::: Stored data

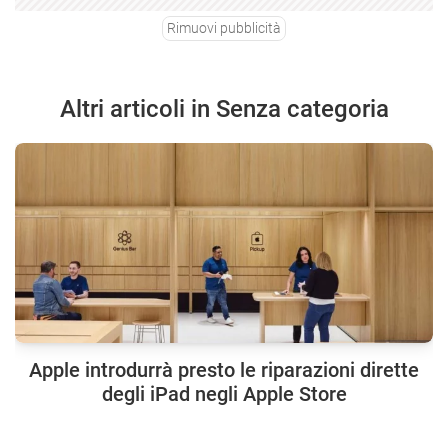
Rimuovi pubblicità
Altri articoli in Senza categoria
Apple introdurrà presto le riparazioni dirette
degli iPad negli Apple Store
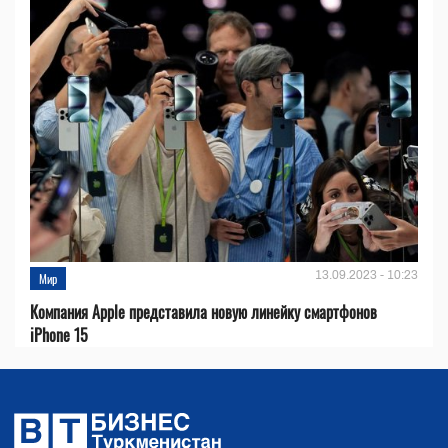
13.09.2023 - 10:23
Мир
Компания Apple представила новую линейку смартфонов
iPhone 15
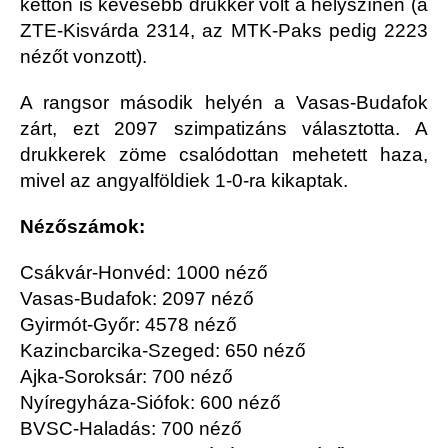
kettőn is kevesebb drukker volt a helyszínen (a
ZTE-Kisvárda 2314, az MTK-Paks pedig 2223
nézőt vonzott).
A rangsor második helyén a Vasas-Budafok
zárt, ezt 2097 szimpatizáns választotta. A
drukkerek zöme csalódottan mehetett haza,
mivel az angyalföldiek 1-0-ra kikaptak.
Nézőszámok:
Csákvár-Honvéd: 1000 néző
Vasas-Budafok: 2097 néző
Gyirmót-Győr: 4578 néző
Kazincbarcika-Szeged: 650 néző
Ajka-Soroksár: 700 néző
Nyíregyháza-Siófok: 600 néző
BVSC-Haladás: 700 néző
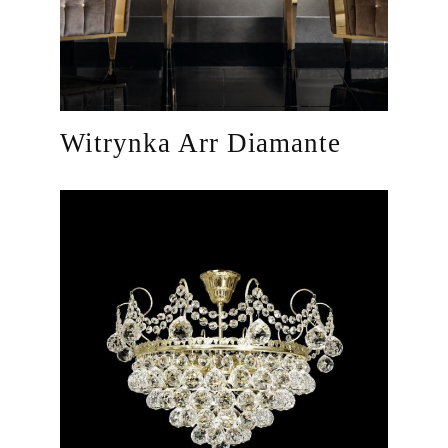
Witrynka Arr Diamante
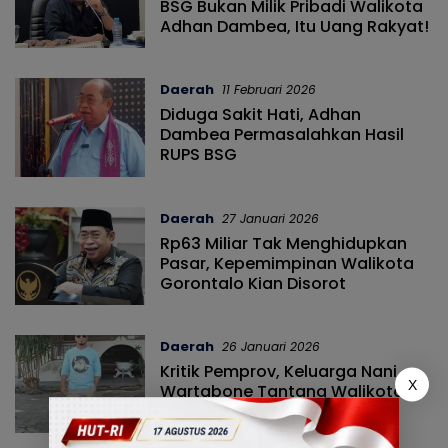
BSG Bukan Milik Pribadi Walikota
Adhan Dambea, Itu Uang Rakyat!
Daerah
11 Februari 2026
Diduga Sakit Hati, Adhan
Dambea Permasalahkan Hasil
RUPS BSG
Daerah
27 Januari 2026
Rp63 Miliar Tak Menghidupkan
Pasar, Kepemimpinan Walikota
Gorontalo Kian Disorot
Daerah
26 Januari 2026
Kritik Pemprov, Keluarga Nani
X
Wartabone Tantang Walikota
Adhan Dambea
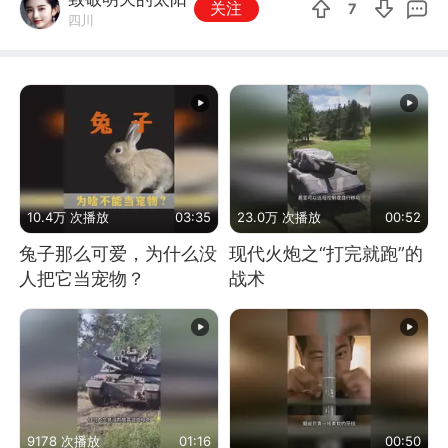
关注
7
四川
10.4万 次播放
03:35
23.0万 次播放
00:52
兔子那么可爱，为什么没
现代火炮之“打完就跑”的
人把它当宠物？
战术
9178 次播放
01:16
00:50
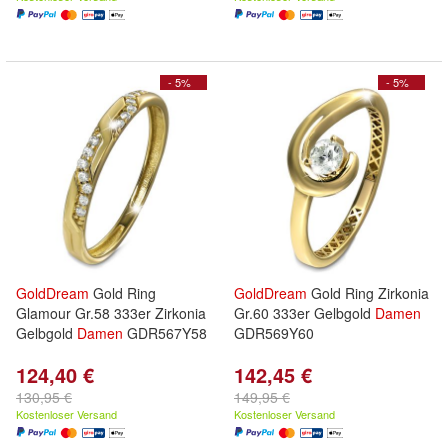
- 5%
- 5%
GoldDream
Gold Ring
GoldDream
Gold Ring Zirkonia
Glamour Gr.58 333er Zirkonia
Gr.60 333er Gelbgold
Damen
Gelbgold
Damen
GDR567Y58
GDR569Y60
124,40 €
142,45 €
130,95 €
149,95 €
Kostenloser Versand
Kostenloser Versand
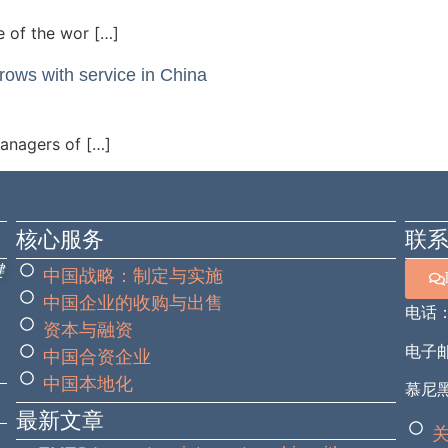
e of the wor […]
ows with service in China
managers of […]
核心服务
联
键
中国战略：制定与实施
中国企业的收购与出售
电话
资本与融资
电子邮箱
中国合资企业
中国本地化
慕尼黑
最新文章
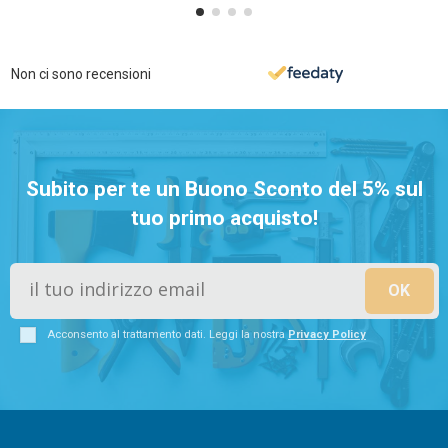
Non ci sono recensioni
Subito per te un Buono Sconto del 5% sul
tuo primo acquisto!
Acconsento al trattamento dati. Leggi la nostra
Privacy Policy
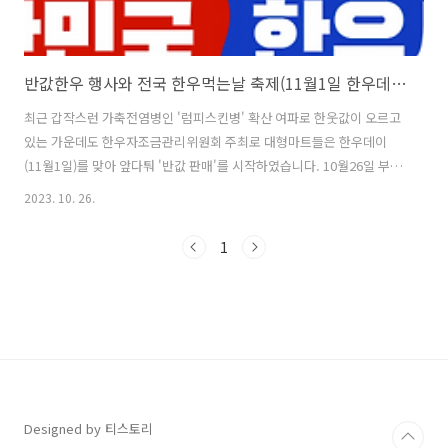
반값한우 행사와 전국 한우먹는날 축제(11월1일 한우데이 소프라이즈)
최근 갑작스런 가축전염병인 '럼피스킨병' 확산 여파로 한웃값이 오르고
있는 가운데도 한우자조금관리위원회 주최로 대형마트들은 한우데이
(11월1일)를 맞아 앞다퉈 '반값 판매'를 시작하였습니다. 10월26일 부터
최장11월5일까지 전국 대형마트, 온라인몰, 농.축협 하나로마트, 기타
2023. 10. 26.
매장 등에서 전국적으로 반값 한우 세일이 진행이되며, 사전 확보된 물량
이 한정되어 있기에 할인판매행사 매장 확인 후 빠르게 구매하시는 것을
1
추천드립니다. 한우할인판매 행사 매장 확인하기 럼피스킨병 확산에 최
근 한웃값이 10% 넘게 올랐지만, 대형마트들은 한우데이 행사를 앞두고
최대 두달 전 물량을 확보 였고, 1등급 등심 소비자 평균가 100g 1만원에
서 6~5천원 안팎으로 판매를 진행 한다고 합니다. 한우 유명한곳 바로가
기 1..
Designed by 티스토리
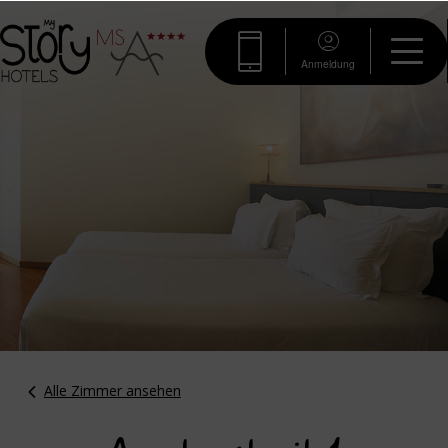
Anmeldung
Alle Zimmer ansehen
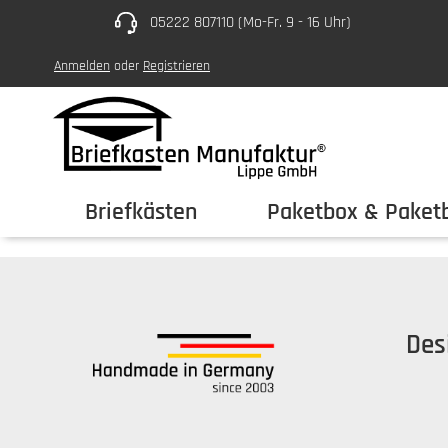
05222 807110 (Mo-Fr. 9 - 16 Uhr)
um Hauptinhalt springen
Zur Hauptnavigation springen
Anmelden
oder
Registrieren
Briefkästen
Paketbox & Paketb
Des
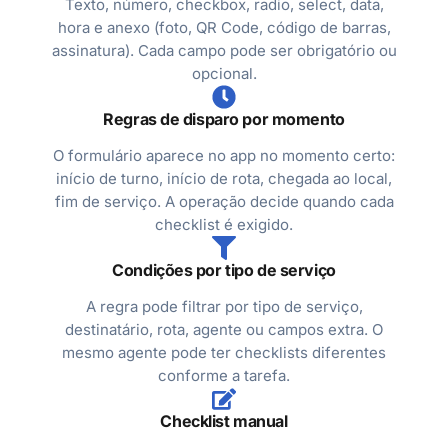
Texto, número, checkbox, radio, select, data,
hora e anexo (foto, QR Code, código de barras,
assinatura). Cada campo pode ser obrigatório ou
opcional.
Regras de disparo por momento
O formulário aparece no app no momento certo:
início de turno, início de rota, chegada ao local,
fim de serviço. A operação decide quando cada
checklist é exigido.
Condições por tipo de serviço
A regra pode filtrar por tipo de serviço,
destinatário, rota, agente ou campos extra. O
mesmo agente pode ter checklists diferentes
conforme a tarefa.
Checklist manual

::::::

● **Task brief**: The entries are to be restated word for word, and no picture should appear in the copy.

● **Exercise solution**:
Rimuovi pubblicità
Altri articoli in Senza categoria
Apple introdurrà presto le riparazioni dirette
degli iPad negli Apple Store
13.09.2023 - 10:23
Мир
Компания Apple представила новую линейку смартфонов
iPhone 15
kettőn is kevesebb drukker volt a helyszínen (a
ZTE-Kisvárda 2314, az MTK-Paks pedig 2223
nézőt vonzott).
A rangsor második helyén a Vasas-Budafok
zárt, ezt 2097 szimpatizáns választotta. A
drukkerek zöme csalódottan mehetett haza,
mivel az angyalföldiek 1-0-ra kikaptak.
Nézőszámok:
Csákvár-Honvéd: 1000 néző
Vasas-Budafok: 2097 néző
Gyirmót-Győr: 4578 néző
Kazincbarcika-Szeged: 650 néző
Ajka-Soroksár: 700 néző
Nyíregyháza-Siófok: 600 néző
BVSC-Haladás: 700 néző
Witrynka Arr Diamante
BSG Bukan Milik Pribadi Walikota
Adhan Dambea, Itu Uang Rakyat!
Daerah
11 Februari 2026
Diduga Sakit Hati, Adhan
Dambea Permasalahkan Hasil
RUPS BSG
Daerah
27 Januari 2026
Rp63 Miliar Tak Menghidupkan
Pasar, Kepemimpinan Walikota
Gorontalo Kian Disorot
Daerah
26 Januari 2026
Kritik Pemprov, Keluarga Nani
X
Wartabone Tantang Walikota
Adhan Dambea
关注
7
四川
10.4万 次播放
03:35
23.0万 次播放
00:52
兔子那么可爱，为什么没
现代火炮之“打完就跑”的
人把它当宠物？
战术
9178 次播放
01:16
00:50
- 5%
- 5%
GoldDream
Gold Ring
GoldDream
Gold Ring Zirkonia
Glamour Gr.58 333er Zirkonia
Gr.60 333er Gelbgold
Damen
Gelbgold
Damen
GDR567Y58
GDR569Y60
124,40 €
142,45 €
130,95 €
149,95 €
Kostenloser Versand
Kostenloser Versand
e of the wor […]
ows with service in China
managers of […]
核心服务
联
键
中国战略：制定与实施
中国企业的收购与出售
电话
资本与融资
电子邮箱
中国合资企业
中国本地化
慕尼黑
最新文章
Non ci sono recensioni
Subito per te un Buono Sconto del 5% sul
tuo primo acquisto!
Acconsento al trattamento dati. Leggi la nostra
Privacy Policy
반값한우 행사와 전국 한우먹는날 축제(11월1일 한우데이 소프라이즈)
최근 갑작스런 가축전염병인 '럼피스킨병' 확산 여파로 한웃값이 오르고
있는 가운데도 한우자조금관리위원회 주최로 대형마트들은 한우데이
(11월1일)를 맞아 앞다퉈 '반값 판매'를 시작하였습니다. 10월26일 부터
최장11월5일까지 전국 대형마트, 온라인몰, 농.축협 하나로마트, 기타
2023. 10. 26.
매장 등에서 전국적으로 반값 한우 세일이 진행이되며, 사전 확보된 물량
이 한정되어 있기에 할인판매행사 매장 확인 후 빠르게 구매하시는 것을
1
추천드립니다. 한우할인판매 행사 매장 확인하기 럼피스킨병 확산에 최
근 한웃값이 10% 넘게 올랐지만, 대형마트들은 한우데이 행사를 앞두고
최대 두달 전 물량을 확보 였고, 1등급 등심 소비자 평균가 100g 1만원에
서 6~5천원 안팎으로 판매를 진행 한다고 합니다. 한우 유명한곳 바로가
기 1..
Designed by 티스토리
Anmeldung
Alle Zimmer ansehen
05222 807110 (Mo-Fr. 9 - 16 Uhr)
um Hauptinhalt springen
Zur Hauptnavigation springen
Anmelden
oder
Registrieren
Briefkästen
Paketbox & Paketb
Des
Texto, número, checkbox, radio, select, data,
hora e anexo (foto, QR Code, código de barras,
assinatura). Cada campo pode ser obrigatório ou
opcional.
Regras de disparo por momento
O formulário aparece no app no momento certo:
início de turno, início de rota, chegada ao local,
fim de serviço. A operação decide quando cada
checklist é exigido.
Condições por tipo de serviço
A regra pode filtrar por tipo de serviço,
destinatário, rota, agente ou campos extra. O
mesmo agente pode ter checklists diferentes
conforme a tarefa.
Checklist manual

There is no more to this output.